People v Galdamez-Galdamez
2021 NY Slip Op 06624 [199 AD3d 1014]
November 24, 2021
Appellate Division, Second Department
Published by New York State Law Reporting Bureau pursuant to Judiciary Law § 431.
As corrected through Wednesday, December 29, 2021


[*1]
 The People of the State of New York, Respondent,
v
Diego Galdamez-Galdamez, Appellant.

Laurette D. Mulry, Riverhead, NY (Felice Milani of counsel), for appellant.

Timothy D. Sini, District Attorney, Riverhead, NY (Karla Lato of counsel), for respondent.

Appeal by the defendant from a judgment of the County Court, Suffolk County (Stephen Braslow, J.), rendered January 21, 2020, convicting him of aggravated driving while intoxicated in violation of Vehicle and Traffic Law § 1192 (2-a) (b) (four counts), aggravated unlicensed operation of a motor vehicle in the first degree (two counts), driving while intoxicated in violation of Vehicle and Traffic Law § 1192 (2), driving while intoxicated in violation of Vehicle and Traffic Law § 1192 (3), endangering the welfare of a child (two counts), aggravated unlicensed operation of a motor vehicle in the third degree, failing to stop at a traffic control device, following too closely, and driving without a valid driver license, upon his plea of guilty, and imposing sentence.

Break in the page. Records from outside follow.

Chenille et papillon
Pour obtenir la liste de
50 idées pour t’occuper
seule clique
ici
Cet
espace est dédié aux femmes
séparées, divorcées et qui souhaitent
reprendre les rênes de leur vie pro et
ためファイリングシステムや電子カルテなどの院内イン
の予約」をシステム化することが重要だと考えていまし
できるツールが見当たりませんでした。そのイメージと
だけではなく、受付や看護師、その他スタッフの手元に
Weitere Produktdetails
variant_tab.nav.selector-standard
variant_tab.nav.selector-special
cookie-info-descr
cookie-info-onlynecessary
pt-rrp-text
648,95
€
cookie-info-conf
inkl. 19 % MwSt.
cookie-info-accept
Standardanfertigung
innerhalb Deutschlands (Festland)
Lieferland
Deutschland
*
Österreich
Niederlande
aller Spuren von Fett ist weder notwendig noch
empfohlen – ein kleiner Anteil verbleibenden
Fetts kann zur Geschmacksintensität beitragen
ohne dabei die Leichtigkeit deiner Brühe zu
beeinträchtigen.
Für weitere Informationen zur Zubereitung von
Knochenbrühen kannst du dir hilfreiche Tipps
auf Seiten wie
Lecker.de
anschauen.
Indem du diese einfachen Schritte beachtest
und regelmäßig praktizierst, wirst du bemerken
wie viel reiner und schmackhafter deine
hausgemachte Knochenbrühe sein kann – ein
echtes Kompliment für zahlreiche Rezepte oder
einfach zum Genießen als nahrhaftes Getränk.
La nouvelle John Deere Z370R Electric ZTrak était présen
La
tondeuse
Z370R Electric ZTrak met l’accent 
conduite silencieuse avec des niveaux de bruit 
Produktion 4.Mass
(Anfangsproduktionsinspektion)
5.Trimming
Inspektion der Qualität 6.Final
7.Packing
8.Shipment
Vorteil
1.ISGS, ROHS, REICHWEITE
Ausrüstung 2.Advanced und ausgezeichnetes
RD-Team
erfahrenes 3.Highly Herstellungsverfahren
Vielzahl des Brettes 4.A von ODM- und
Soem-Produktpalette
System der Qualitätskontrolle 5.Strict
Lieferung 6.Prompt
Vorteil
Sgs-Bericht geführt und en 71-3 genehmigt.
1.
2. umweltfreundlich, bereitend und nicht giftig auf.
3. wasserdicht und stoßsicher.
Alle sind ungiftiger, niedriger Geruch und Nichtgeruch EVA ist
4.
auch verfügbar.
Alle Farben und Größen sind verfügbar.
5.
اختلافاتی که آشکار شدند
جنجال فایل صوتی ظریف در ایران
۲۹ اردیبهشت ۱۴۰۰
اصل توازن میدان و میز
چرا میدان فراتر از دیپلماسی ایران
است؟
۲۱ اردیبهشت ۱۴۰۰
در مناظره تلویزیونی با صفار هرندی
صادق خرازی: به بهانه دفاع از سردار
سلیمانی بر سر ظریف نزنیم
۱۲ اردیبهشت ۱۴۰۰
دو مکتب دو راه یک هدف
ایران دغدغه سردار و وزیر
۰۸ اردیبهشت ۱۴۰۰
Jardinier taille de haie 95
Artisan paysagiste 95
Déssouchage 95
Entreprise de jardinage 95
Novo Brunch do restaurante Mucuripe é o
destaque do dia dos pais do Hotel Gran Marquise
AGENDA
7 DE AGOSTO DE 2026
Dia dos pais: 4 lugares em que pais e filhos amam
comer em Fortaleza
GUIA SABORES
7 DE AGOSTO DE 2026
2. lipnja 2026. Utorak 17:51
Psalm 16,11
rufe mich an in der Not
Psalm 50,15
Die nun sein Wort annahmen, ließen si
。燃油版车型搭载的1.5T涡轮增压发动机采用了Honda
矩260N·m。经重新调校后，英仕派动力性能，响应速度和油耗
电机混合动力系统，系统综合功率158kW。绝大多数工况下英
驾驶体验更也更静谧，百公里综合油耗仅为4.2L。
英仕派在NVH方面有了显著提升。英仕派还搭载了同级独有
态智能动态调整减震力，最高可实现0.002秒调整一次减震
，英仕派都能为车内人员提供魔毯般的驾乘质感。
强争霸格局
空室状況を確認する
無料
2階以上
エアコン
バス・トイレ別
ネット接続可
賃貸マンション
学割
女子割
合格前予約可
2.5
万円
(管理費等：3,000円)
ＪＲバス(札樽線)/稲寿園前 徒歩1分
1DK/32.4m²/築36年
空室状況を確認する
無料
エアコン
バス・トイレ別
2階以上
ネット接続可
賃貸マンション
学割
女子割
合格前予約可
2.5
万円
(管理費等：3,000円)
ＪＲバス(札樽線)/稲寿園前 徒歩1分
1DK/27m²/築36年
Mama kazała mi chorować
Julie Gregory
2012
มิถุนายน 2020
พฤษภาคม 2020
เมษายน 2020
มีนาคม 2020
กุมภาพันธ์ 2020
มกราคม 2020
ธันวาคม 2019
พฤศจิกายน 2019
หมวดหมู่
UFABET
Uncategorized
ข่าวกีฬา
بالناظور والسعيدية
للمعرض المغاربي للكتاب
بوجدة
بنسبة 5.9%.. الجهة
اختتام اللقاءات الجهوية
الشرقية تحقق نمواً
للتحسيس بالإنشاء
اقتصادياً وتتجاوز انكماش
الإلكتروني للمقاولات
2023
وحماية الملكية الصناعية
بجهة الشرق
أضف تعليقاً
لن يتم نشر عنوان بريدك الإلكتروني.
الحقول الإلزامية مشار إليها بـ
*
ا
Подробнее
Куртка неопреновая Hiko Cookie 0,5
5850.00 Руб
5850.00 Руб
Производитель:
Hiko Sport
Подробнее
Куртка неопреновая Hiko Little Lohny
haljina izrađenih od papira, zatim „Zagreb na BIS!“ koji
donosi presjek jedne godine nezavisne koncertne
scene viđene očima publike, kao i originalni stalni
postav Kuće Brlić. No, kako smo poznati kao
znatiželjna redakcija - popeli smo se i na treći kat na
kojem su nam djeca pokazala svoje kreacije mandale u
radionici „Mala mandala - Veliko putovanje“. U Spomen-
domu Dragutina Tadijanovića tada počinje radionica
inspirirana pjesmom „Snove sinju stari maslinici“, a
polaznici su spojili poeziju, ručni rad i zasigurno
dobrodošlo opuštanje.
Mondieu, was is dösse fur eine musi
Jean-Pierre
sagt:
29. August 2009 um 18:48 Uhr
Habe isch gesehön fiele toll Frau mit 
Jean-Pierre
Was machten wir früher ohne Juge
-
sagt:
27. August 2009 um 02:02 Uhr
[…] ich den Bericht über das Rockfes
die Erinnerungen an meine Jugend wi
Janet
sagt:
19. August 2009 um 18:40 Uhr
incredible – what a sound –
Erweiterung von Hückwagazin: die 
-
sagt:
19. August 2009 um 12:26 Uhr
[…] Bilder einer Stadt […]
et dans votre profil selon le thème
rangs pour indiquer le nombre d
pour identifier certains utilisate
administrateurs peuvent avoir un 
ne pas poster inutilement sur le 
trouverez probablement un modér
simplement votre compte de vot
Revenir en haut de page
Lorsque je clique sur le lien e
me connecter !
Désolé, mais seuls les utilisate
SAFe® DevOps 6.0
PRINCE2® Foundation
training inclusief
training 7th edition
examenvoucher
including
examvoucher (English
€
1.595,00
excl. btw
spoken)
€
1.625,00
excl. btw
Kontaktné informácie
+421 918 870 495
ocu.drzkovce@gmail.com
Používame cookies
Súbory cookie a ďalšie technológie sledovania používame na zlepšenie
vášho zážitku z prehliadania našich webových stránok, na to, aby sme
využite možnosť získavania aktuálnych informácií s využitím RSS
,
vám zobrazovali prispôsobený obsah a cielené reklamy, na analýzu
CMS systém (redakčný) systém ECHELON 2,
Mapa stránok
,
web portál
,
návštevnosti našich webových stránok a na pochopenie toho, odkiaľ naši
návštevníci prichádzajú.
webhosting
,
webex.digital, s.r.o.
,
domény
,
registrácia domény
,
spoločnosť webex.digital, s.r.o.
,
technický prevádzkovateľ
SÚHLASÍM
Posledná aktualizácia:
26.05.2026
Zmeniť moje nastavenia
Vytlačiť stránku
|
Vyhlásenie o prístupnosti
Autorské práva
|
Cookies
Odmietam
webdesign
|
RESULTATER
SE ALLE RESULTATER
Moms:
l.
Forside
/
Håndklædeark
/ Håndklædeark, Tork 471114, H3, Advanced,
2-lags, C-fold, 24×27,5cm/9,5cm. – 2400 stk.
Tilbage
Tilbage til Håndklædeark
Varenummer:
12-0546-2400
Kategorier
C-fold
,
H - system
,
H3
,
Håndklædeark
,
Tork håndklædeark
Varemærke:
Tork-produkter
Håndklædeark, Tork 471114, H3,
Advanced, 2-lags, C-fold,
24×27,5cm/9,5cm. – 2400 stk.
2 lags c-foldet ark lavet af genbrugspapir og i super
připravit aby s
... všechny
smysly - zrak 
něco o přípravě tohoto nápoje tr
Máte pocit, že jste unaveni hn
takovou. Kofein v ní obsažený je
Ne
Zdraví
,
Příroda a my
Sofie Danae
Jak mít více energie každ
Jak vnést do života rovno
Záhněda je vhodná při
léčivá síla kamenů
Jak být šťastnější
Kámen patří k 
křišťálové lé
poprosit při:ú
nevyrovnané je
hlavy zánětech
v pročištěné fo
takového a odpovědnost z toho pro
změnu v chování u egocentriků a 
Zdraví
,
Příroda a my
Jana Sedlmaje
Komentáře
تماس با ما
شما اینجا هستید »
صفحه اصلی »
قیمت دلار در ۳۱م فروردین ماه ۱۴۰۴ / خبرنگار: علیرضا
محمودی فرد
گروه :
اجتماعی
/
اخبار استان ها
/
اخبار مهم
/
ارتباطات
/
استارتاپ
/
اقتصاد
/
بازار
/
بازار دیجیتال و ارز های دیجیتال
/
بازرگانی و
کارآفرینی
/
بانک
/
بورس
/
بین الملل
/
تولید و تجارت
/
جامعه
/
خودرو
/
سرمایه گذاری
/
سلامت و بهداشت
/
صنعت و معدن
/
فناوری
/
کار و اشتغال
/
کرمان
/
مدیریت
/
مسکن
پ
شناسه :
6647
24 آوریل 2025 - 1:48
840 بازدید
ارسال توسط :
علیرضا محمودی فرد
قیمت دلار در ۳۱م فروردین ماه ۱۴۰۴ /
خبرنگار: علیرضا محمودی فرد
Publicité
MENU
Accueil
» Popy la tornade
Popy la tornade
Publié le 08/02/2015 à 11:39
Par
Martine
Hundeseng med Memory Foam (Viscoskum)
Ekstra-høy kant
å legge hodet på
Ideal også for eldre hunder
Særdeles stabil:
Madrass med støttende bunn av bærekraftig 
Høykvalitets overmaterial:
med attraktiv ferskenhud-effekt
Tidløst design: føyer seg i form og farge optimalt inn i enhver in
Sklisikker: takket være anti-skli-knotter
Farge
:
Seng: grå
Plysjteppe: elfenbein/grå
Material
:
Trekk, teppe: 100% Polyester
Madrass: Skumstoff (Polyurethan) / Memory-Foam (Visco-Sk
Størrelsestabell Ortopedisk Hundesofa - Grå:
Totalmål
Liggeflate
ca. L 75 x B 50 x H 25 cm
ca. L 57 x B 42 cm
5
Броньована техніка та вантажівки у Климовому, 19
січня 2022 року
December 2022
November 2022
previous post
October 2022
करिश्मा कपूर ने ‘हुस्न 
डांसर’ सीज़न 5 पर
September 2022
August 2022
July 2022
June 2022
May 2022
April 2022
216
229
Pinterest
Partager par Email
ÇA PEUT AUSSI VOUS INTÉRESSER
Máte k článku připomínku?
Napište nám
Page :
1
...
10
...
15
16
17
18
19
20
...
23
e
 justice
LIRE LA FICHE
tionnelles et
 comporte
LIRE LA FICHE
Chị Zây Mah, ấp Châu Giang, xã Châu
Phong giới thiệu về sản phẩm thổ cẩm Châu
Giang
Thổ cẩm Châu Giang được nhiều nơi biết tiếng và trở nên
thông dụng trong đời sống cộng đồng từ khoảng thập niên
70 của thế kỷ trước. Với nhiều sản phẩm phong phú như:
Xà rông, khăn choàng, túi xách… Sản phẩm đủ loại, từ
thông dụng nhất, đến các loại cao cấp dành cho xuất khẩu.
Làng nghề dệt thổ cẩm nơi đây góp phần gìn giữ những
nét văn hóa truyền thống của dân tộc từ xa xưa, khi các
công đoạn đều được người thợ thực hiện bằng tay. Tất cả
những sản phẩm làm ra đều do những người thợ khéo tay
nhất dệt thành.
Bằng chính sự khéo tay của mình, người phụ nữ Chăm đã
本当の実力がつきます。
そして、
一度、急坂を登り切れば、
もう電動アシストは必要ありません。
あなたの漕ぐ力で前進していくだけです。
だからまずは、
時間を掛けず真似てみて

Ordered that the judgment is affirmed.

The defendant was charged in a 14-count indictment with, among other crimes, two counts of aggravated unlicensed operation of a motor vehicle in the first degree (Vehicle and Traffic Law § 511 [3] [a] [i]) and one count of driving while intoxicated in violation of Vehicle and Traffic Law § 1192 (3). The defendant pleaded guilty to the entire indictment in exchange for a negotiated sentence. On appeal, the defendant contends that his conviction of driving while intoxicated in violation of Vehicle and Traffic Law § 1192 (3) should be reversed and that count of the indictment dismissed, in effect, because it is an inclusory concurrent count of aggravated unlicensed operation of a motor vehicle in the first degree (see CPL 300.40 [3] [b]).

The defendant's contention is without merit. CPL 300.40 (3) (b) provides in relevant part that, with respect to inclusory concurrent counts, "[a] verdict of guilty upon the greatest count submitted is deemed a dismissal of every lesser count submitted." That statute, however, "deals only with trials, and has no application to convictions obtained on [a] plea of guilty" (People v Walton, 41 NY2d 880, 880-881 [1977]). By contrast, CPL 220.10 (2) provides that, with exceptions not relevant here, "the defendant may as a matter of right enter a plea of 'guilty' to the entire indictment." The defendant may do so "even [where] a series of inclusory concurrent counts is involved" (People v Walton, 41 NY2d at 881; see CPL 220.10 [4] [c]; People v Cobb, 145 AD3d 738, 739 [2016]). Accordingly, there is no basis for disturbing the conviction. Mastro, J.P., Brathwaite Nelson, Iannacci and Genovesi, JJ., concur.